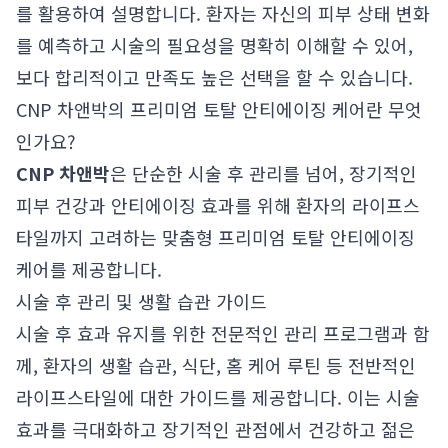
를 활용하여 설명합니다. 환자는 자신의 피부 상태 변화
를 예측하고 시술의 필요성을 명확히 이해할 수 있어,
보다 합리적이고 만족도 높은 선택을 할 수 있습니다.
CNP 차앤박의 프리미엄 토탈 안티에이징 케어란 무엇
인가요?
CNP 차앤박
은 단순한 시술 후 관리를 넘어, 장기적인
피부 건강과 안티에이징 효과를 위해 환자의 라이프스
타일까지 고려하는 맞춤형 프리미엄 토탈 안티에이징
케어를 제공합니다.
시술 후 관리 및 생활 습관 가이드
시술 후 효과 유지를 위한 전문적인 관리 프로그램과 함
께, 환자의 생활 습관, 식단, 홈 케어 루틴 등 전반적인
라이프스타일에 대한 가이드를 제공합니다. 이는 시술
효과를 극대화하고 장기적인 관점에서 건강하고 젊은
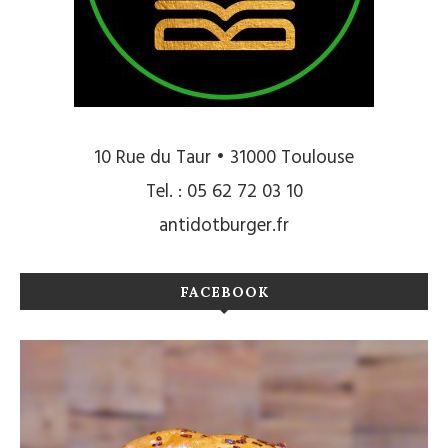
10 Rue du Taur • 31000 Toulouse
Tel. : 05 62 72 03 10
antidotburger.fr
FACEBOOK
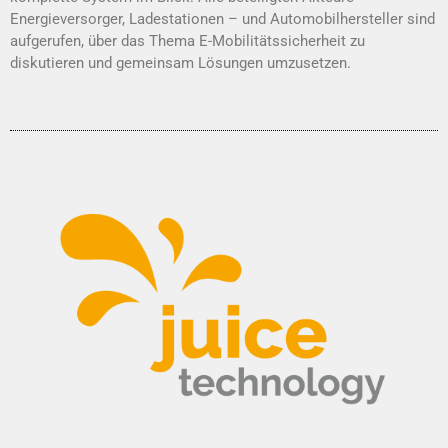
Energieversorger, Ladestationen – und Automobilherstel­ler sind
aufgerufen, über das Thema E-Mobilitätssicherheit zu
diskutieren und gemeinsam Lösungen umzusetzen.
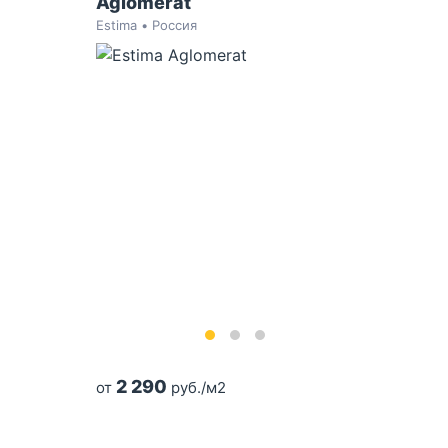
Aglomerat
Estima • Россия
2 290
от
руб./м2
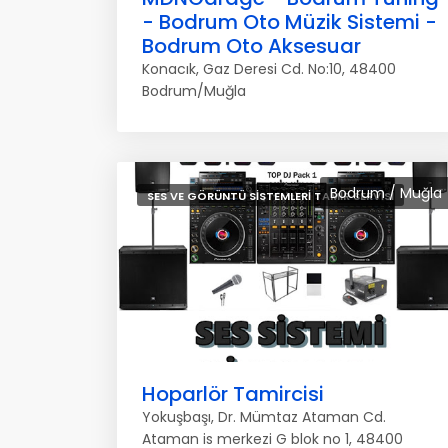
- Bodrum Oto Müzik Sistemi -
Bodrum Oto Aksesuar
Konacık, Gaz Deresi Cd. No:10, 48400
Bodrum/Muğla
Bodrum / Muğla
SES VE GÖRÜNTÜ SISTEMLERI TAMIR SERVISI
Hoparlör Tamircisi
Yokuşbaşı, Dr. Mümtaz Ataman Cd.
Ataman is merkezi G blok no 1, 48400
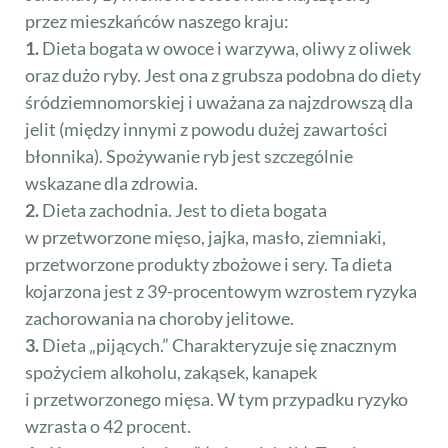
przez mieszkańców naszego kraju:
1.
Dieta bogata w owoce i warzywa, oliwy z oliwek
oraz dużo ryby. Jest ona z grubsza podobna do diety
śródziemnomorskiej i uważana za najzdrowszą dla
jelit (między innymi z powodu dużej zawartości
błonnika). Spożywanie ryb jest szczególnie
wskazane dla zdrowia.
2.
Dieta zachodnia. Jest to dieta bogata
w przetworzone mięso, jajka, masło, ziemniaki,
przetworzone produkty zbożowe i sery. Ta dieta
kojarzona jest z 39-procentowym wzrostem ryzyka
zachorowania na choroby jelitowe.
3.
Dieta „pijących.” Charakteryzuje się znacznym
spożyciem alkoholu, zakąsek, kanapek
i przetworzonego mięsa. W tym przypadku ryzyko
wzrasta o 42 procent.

--*--

> **Required action**: Copy the data word for word, no pictures.

> **Your solution**:
를 활용하여 설명합니다. 환자는 자신의 피부 상태 변화
를 예측하고 시술의 필요성을 명확히 이해할 수 있어,
보다 합리적이고 만족도 높은 선택을 할 수 있습니다.
CNP 차앤박의 프리미엄 토탈 안티에이징 케어란 무엇
인가요?
CNP 차앤박
은 단순한 시술 후 관리를 넘어, 장기적인
피부 건강과 안티에이징 효과를 위해 환자의 라이프스
타일까지 고려하는 맞춤형 프리미엄 토탈 안티에이징
케어를 제공합니다.
시술 후 관리 및 생활 습관 가이드
시술 후 효과 유지를 위한 전문적인 관리 프로그램과 함
께, 환자의 생활 습관, 식단, 홈 케어 루틴 등 전반적인
라이프스타일에 대한 가이드를 제공합니다. 이는 시술
효과를 극대화하고 장기적인 관점에서 건강하고 젊은
10 Rue du Taur • 31000 Toulouse
Tel. : 05 62 72 03 10
antidotburger.fr
FACEBOOK
Energieversorger, Ladestationen – und Automobilherstel­ler sind
aufgerufen, über das Thema E-Mobilitätssicherheit zu
diskutieren und gemeinsam Lösungen umzusetzen.
Aglomerat
Estima • Россия
2 290
от
руб./м2
- Bodrum Oto Müzik Sistemi -
Bodrum Oto Aksesuar
Konacık, Gaz Deresi Cd. No:10, 48400
Bodrum/Muğla
Bodrum / Muğla
SES VE GÖRÜNTÜ SISTEMLERI TAMIR SERVISI
Hoparlör Tamircisi
Yokuşbaşı, Dr. Mümtaz Ataman Cd.
Ataman is merkezi G blok no 1, 48400
przez mieszkańców naszego kraju:
1.
Dieta bogata w owoce i warzywa, oliwy z oliwek
oraz dużo ryby. Jest ona z grubsza podobna do diety
śródziemnomorskiej i uważana za najzdrowszą dla
jelit (między innymi z powodu dużej zawartości
błonnika). Spożywanie ryb jest szczególnie
wskazane dla zdrowia.
2.
Dieta zachodnia. Jest to dieta bogata
w przetworzone mięso, jajka, masło, ziemniaki,
przetworzone produkty zbożowe i sery. Ta dieta
kojarzona jest z 39-procentowym wzrostem ryzyka
zachorowania na choroby jelitowe.
3.
Dieta „pijących.” Charakteryzuje się znacznym
spożyciem alkoholu, zakąsek, kanapek
i przetworzonego mięsa. W tym przypadku ryzyko
wzrasta o 42 procent.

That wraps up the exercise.